I checked there and there is no file called FEAR.exe but I did update the game awhile go.
hmm there is one file with a logo that reads: FEAR but no exe anywhere???

lol iam getting really crappy fps when i play this game i really hope I can do this trick...

card specs: 

HIS X700 i-cooler
256Mb DDR
128 bit
6 vertex shaders
8 pixel pipelines
400mhz core 
250mhz (500mhz) mem 

(crappy  card cant even overclock or else it will overheat extremely!)


----------



## Solaris17 (Nov 11, 2005)

^ ahh u may have the file extensions hidden ...when u mouse over it does it say exicutable file?


----------



## Pheonix_789 (Nov 11, 2005)

LOL it works! why is that file hidden in the first place??? 

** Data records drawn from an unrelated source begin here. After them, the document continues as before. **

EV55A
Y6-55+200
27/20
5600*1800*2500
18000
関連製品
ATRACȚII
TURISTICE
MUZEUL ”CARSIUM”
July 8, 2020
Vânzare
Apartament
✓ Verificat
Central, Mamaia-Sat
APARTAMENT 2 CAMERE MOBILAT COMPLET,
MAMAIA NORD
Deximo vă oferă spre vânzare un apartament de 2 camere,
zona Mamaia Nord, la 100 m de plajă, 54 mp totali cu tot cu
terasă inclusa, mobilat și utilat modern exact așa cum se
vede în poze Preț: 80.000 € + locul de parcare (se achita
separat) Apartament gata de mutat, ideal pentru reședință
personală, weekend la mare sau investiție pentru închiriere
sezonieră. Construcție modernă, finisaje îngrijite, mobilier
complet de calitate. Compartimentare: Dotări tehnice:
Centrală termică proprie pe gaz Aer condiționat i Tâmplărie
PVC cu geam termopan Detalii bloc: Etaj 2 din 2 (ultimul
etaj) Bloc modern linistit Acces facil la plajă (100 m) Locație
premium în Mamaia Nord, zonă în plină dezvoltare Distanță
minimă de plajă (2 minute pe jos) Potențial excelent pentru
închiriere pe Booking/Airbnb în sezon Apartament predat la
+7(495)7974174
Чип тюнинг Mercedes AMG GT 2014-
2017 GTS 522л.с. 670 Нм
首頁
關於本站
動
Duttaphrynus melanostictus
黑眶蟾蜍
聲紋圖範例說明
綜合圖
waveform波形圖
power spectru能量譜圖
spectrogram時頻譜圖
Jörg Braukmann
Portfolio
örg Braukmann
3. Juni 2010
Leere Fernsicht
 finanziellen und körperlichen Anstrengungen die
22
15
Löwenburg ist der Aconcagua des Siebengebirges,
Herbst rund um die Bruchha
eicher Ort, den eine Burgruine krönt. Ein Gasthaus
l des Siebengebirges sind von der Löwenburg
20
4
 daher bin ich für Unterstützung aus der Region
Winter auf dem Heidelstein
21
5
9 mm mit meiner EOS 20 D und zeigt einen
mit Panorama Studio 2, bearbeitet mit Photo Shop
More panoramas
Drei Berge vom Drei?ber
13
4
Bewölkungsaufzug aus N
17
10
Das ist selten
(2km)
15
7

I will see if I notice any performence increase!!!

card specs: 

HIS X700 i-cooler
256Mb DDR
128 bit
6 vertex shaders
8 pixel pipelines
400mhz core 
250mhz (500mhz) mem 

(crappy card cant even overclock or else it will overheat extremely!)


----------



## Solaris17 (Nov 11, 2005)

^ the extensions are hidden by default in windows u can disable it by doing the following



My Computer/Tools(Tab)/Folder Options/Veiw(tab).....now look down u will see a folder symbol (their are two but it is the second Folder symbol down under it will be Many options "show hidden files and folders" "dont show hidden files and folders" ETC....the one u are looking for is "Hide extensions for known file types" uncheck this box and now u will see the extensions for your files ...EX: XXXX.exe   XXXXX.jpg etc.


----------



## Pheonix_789 (Nov 11, 2005)

it didnt really help.... iam still getting slow fps here are my cards specs.....

HIS X700 i-cooler
256Mb DDR
128 bit
6 vertex shaders
8 pixel pipelines
400mhz core
250mhz (500mhz) mem

My setup:
AMD Sempron 3000 @ 1.8ghz
ASUS K8N4-E
1GB DDR mem Single Channel
200 GB IDE 133
HIS X700 i cooler 256Mb DDR


----------



## Pheonix_789 (Nov 11, 2005)

Solaris17 said:
			
		

> ^ the extensions are hidden by default in windows u can disable it by doing the following
> 
> 
> 
> My Computer/Tools(Tab)/Folder Options/Veiw(tab).....now look down u will see a folder symbol (their are two but it is the second Folder symbol down under it will be Many options "show hidden files and folders" "dont show hidden files and folders" ETC....the one u are looking for is "Hide extensions for known file types" uncheck this box and now u will see the extensions for your files ...EX: XXXX.exe   XXXXX.jpg etc.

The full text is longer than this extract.